Our GP blogger Dr Livingstone wonders if the flu vaccination season could be more fractious this year?
Whether we’re a GP or a pharmacist, we’re probably used to it by now. Flu wars, I mean. That’s what should be an annual co-ordinated public health effort to vaccinate the vulnerable, turned into what could be seen as an unseemly, barely professional and financially driven patient-grab.
Neither side is proud of this annual event, but it’s what we’re reduced to when the powers-that-be convert clinical care into a competition.
There are added considerations this year, and they could make the annual skirmishes rather more complicated. In fact, the way things are going, GPs and pharmacists could end up fighting each other with one arm, while fending off patients with the other. Because several fronts are combining to create the perfect flu-jab storm.
First, there has been a worldwide surge in demand leading to a potential vaccine shortage. Second, mid/post-Covid, public interest and uptake is likely to soar. And third, there are rumours that, very late in the day, the age criteria for the flu jab may be lowered from 65 to 50.
So, at least we’re spared the annual angst about potential over-ordering. If the storm does hit, the flu jab cupboard could be bare within a month or two. Of course, we’ll get government reassurances about there being adequate supply. Presumably, the huge number of extra flu jabs required will be sourced from the same magic tree that have proved so reliable in growing PPE, antigen tests and money.

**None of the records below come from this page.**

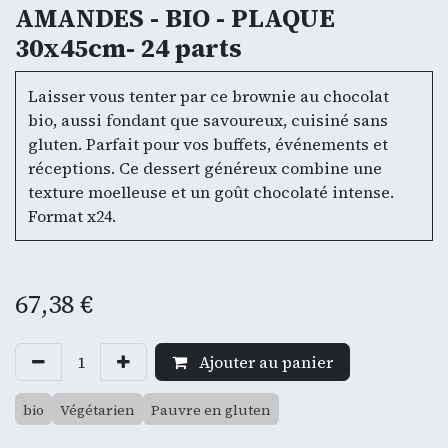
AMANDES - BIO - PLAQUE
30x45cm- 24 parts
Laisser vous tenter par ce brownie au chocolat
bio, aussi fondant que savoureux, cuisiné sans
gluten. Parfait pour vos buffets, événements et
réceptions. Ce dessert généreux combine une
texture moelleuse et un goût chocolaté intense.
Format x24.
67,38
€
Ajouter au panier
bio
Végétarien
Pauvre en gluten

To avoid fisticuffs with furious, flu-jab-deprived patients, we’ll have to devise some kind of rationing system, because that’s the inevitable outcome when demand outstrips supply.
Or rather, let’s hope the Government does this, once it realises that it’s managed to stoke demand and stimulate unrealistic expectations. That way, unjabbed patients can blame politicians rather than primary care.
And while they’re at it, maybe the Government could inject some organisational common sense into the entire flu jab-fest by scrapping the need for us to compete for patients. Because this year, pharmacists and GPs are simply too knackered from fighting Covid-19 to bother with fighting each other.